Als Verleger des Antipsychiatrieverlags in Berlin hat Peter Lehmann nun ein Buch herausgegeben, dessen Vorwort mit dem Satz beginnt: «Dieses Buch setzt an dem Punkt an, wo die Betroffenen – die Objekte der psychopharmakologischen Behandlung – den eigenen Entschluss gefasst haben, die verordneten Psychopharmaka abzusetzen oder absetzen zu wollen.» Im Gespräch präzisiert er: «Es geht mir nicht darum, irgendjemandem zu sagen: Du sollst deine Psychopharmaka nicht nehmen. Ich habe in Selbsterfahrungsgruppen miterlebt, wie man Leute bearbeitet hat: Igitt, Psychopharmaka, die solltest du wirklich mal absetzen. Das war nicht gut. Wenn die Leute nicht selber draufkommen, bringt’s nichts. Das ist genauso wie beim Rauchen und beim Trinken.»

1995 hat Lehmann unter Psychiatrie-Erfahrenen einen Aufruf verbreitet, in dem er um Erfahrungsberichte über das Absetzen von Psychopharmaka bat.

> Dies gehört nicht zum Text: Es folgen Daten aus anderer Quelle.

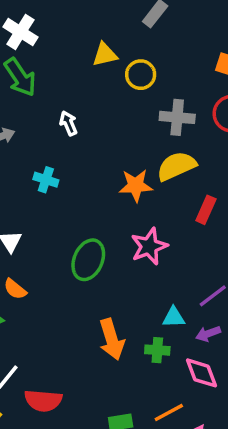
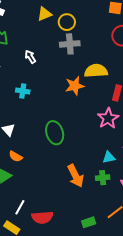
gray cross: (177, 117) -> (70, 44), moved
yellow semicircle: (176, 166) -> (96, 71), turned 30
pink star: (149, 246) -> (108, 118), moved
green ellipse: (88, 260) -> (55, 133), turned -30

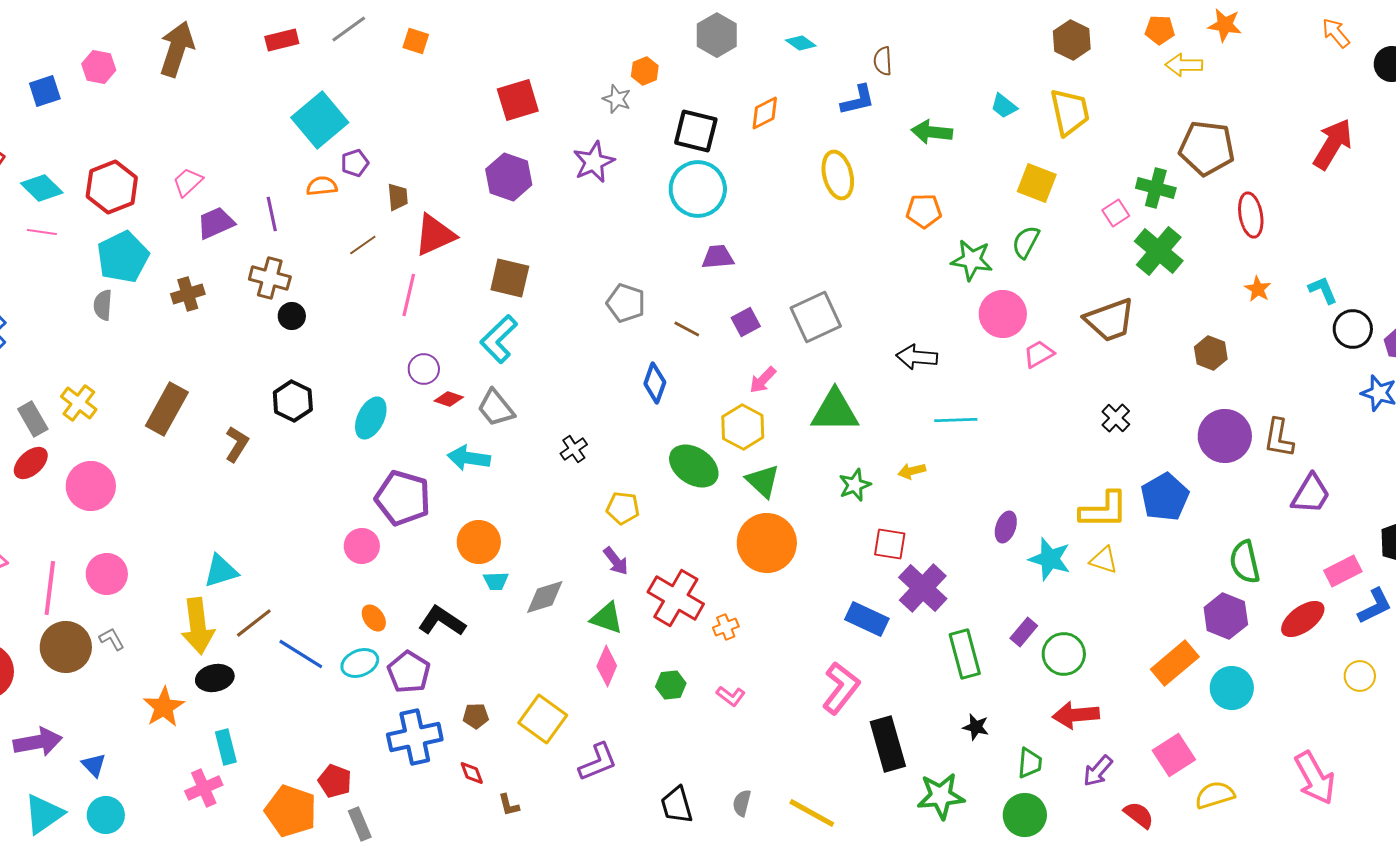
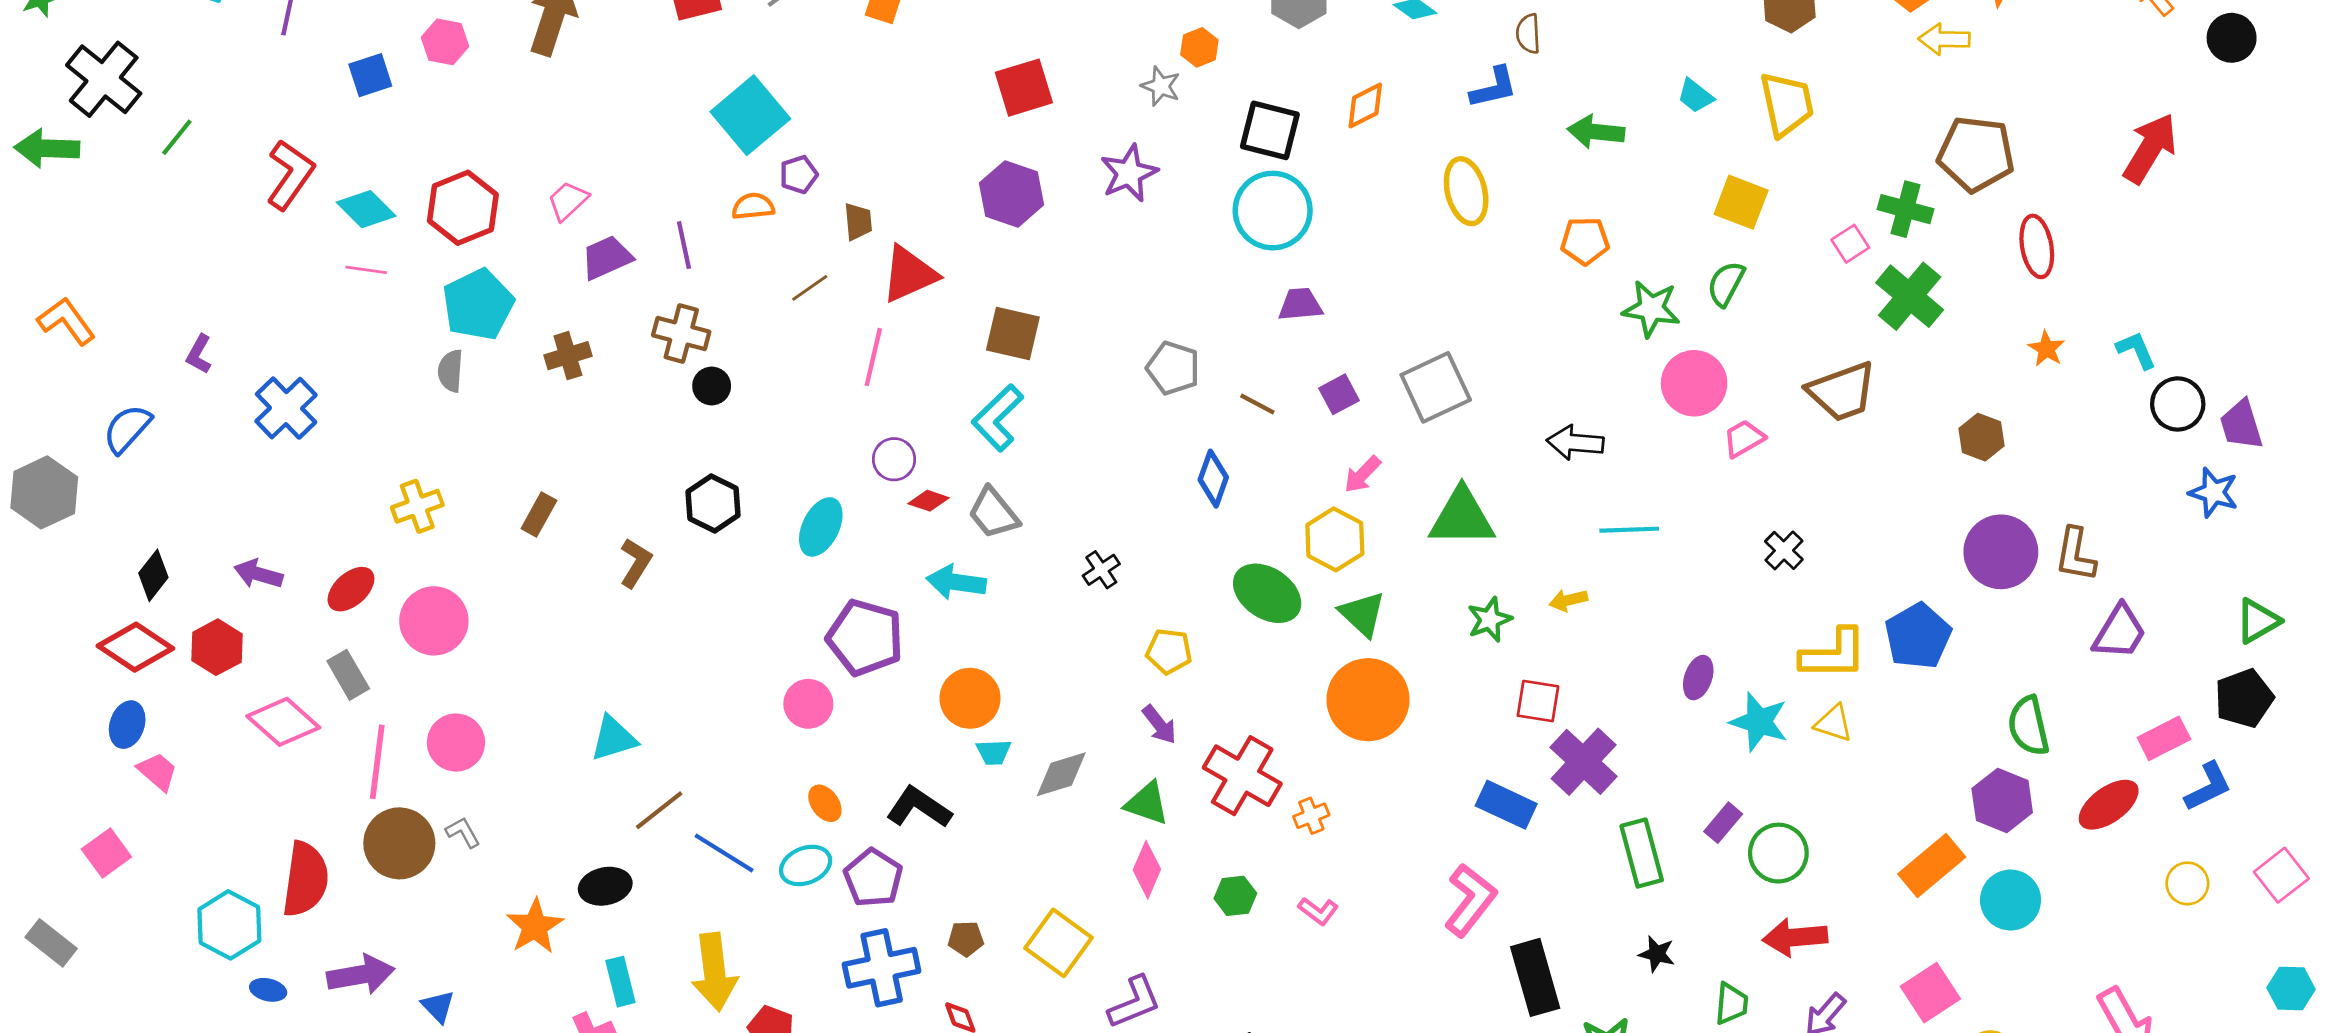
yellow cross: (79, 403) -> (417, 506), turned 33
brown rectangle: (167, 409) -> (539, 515), size x0.6
black cross: (1116, 418) -> (1784, 550), moved
gray rectangle: (33, 419) -> (348, 675), moved
yellow arrow: (198, 626) -> (714, 972), moved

Zusammengekommen sind fünfreissig Beiträge aus aller Welt (auch aus der Schweiz), die Lehmann zu inhaltlichen Gruppen geordnet hat: «Der Entschluss zum Absetzen», «Absetzen ohne Probleme», «Stufenweises Absetzen», «Absetzen mit Problemen», «Gegengewichte» [zu den Psychopharmaka, fl.], «Absetzen mit professioneller Hilfe», «Lieber manchmal Psychopharmaka als dauernd» und «Die Zeit danach». Diese Beiträge zeigen auf vielfältige Weise zweierlei: Absetzen ist möglich; und: Es gibt dafür kein Patentrezept. Das Vorgehen ist abhängig von der Art des geschluckten Psychopharmakons beziehungsweise von der Art der Kombination verschiedener Präparate, von Dosierungshöhe und Einnahmedauer, vom allgemeinen Gesundheitszustand, von den individuell unterschiedlichen Problemen, von der inneren Einstellung zum Entzug, von der Kenntnis des Entzugsprozesses mit seinen möglichen Symptomen und Problemen und den konkreten Massnahmen zu ihrer Linderung.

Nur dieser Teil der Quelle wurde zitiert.